According to public records, the GOP Senate hopeful is set to receive a homestead tax exemption in Texas for 2022, that will save him around $1,500. Because of the tax break, he may be in violation of both Texas tax rules and some Georgia rules “on establishing residency for the purpose of voting or running for office.”
In Texas, homeowner regulations state that you can only take the exemption on your “principal residence.”
After living in Texas for almost 20 years and voting inconsistently, Walker registered to vote in Georgia in 2021 in preparation for his Senate campaign.
Anthony Michael Kreis, who teaches law at Georgia State University noted that Georgia’s state laws about establishing residence to be eligible to run for office are flexible. Also, he said that Walker’s biggest issue could be that his public image will take more hits after several accusations surfaced that the former Heisman Trophy winner paid for abortions while campaigning on a Pro-Life platform.

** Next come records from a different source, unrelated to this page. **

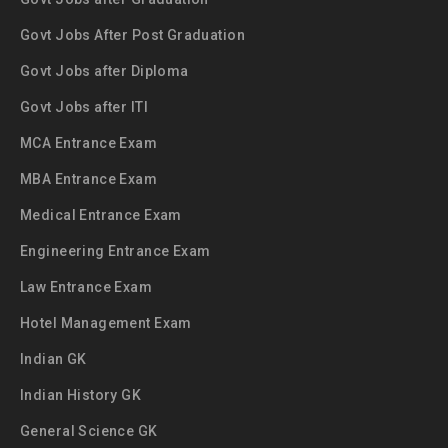
Govt Jobs After Post Graduation
Govt Jobs after Diploma
Govt Jobs after ITI
MCA Entrance Exam
MBA Entrance Exam
Medical Entrance Exam
Engineering Entrance Exam
Law Entrance Exam
Hotel Management Exam
Indian GK
Indian History GK
General Science GK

"At the end of the day, this is more of a political problem than a legal one in all likelihood, … where Walker can be painted as a carpetbagger. It does call into question whether Walker’s change of residency was made in good faith,” Kreis said.
Walker is set to face Democratic incumbent Sen. Raphael Warnock in a runoff election in December because neither candidate earned more than 50% of the vote in November’s midterm election.